## Recorded information:
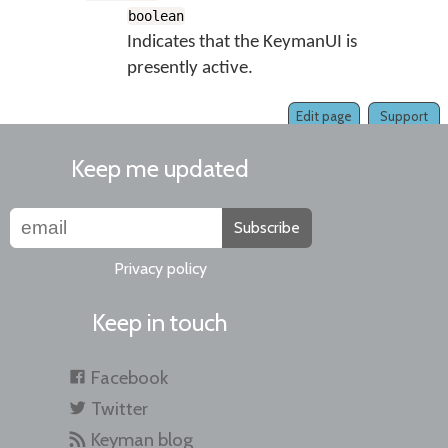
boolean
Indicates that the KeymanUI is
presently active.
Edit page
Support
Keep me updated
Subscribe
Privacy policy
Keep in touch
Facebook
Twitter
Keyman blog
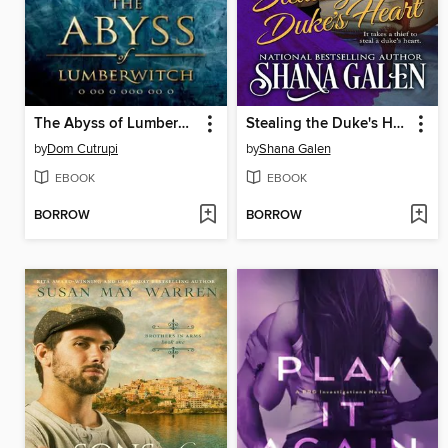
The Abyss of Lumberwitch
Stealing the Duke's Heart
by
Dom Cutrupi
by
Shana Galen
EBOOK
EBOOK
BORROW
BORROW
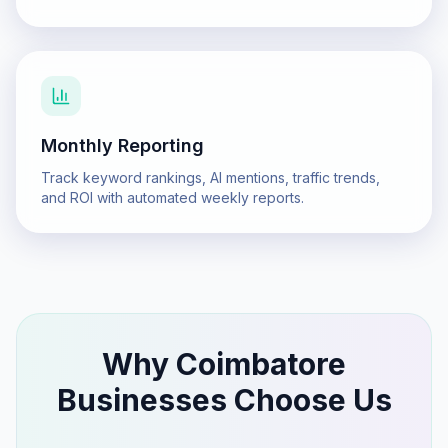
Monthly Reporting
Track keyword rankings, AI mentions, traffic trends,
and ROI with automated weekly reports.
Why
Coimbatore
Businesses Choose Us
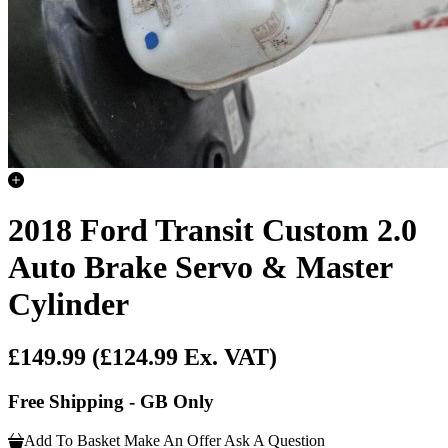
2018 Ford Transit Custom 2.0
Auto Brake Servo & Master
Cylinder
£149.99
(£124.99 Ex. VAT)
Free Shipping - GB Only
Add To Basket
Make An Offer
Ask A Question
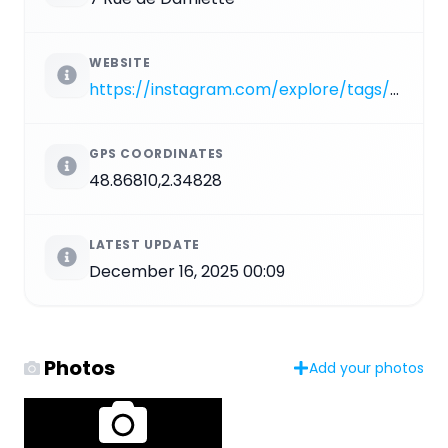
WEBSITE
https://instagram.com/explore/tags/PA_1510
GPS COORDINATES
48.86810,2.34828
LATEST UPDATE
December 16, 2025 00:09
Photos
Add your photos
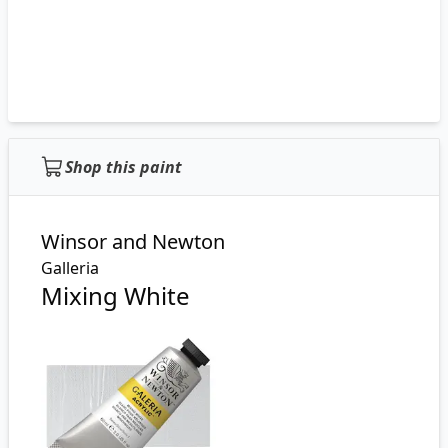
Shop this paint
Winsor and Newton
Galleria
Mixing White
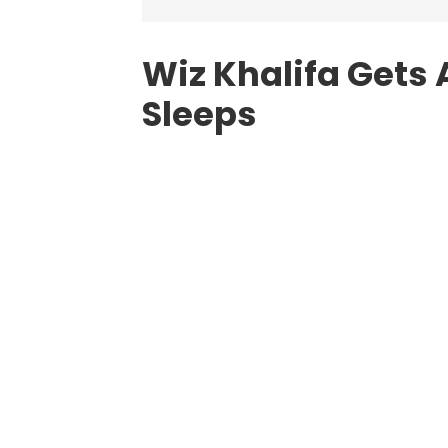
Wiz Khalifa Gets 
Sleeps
---
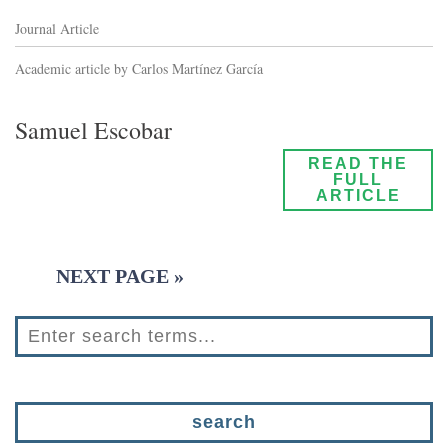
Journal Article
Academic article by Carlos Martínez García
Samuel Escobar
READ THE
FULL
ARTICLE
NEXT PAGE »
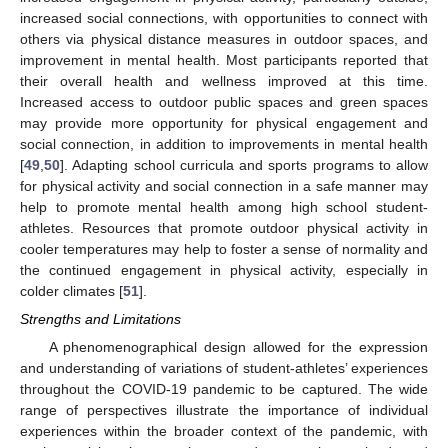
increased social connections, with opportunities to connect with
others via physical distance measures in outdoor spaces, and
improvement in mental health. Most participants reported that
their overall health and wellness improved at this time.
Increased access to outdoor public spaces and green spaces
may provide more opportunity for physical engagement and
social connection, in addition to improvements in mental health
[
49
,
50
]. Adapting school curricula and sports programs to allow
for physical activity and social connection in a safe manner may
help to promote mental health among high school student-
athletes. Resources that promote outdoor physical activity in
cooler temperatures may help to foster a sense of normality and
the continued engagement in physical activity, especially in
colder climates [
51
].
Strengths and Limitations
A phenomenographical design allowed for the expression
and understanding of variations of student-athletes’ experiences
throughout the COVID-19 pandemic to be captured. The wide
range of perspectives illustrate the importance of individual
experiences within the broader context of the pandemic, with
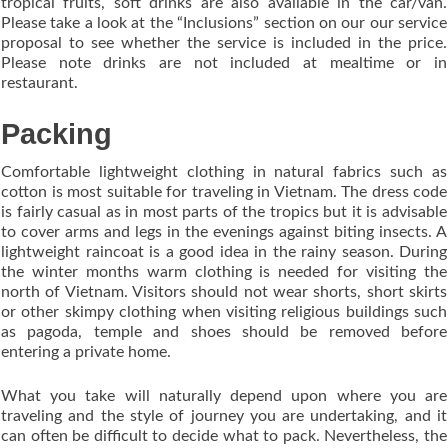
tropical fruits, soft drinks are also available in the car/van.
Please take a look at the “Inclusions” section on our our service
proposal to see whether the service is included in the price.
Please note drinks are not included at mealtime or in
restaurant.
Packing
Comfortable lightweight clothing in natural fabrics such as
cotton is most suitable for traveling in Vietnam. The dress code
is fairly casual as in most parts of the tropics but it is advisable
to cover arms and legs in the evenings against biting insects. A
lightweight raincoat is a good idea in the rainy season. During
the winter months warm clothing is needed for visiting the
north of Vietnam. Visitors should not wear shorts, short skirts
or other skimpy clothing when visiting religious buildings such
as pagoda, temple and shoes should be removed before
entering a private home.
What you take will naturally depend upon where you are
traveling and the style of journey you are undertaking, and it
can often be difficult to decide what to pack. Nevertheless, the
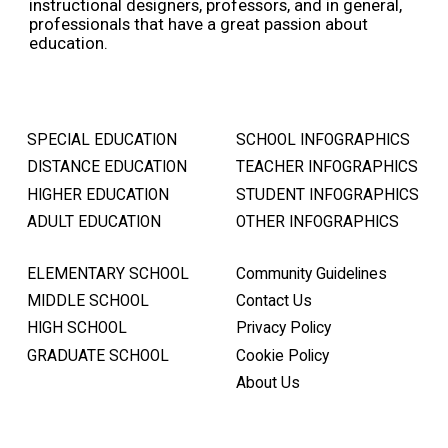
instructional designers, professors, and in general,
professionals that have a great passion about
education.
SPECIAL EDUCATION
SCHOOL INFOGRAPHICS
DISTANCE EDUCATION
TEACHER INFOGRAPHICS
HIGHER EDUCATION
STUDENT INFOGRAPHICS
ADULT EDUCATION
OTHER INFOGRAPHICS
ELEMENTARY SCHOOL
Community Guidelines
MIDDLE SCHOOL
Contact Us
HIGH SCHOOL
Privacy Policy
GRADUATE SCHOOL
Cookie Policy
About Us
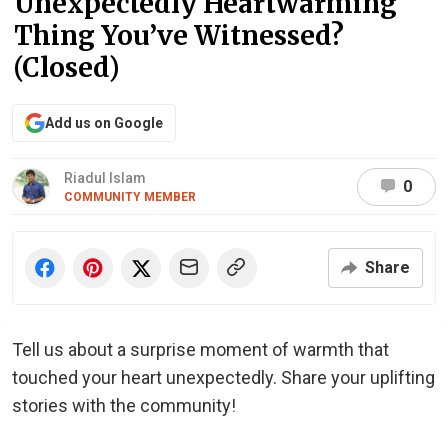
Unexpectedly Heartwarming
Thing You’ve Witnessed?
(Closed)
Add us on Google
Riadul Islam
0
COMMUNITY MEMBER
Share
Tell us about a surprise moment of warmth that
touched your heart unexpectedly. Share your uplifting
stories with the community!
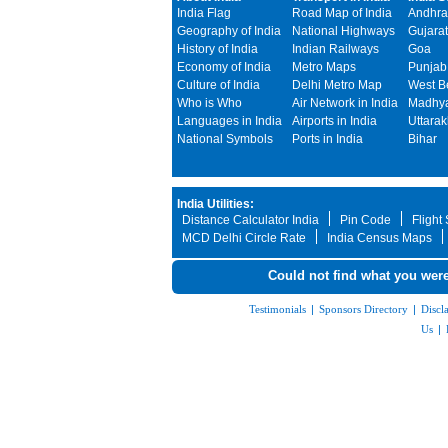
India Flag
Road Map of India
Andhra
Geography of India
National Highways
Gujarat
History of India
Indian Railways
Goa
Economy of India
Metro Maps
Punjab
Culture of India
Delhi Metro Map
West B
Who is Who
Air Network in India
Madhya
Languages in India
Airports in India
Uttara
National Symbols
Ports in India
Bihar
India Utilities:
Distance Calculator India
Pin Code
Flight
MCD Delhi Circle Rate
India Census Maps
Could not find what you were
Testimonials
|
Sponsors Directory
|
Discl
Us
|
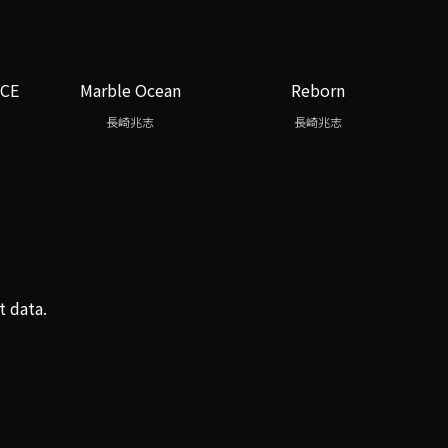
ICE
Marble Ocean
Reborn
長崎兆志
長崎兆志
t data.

## Your task:
From the records above, retype only the lines starting at the line that contains "Strengths and Limitations" and ending at the line that contains "throughout the COVID-19", both included.

## Response to this task:
Strengths and Limitations
A phenomenographical design allowed for the expression
and understanding of variations of student-athletes’ experiences
throughout the COVID-19 pandemic to be captured. The wide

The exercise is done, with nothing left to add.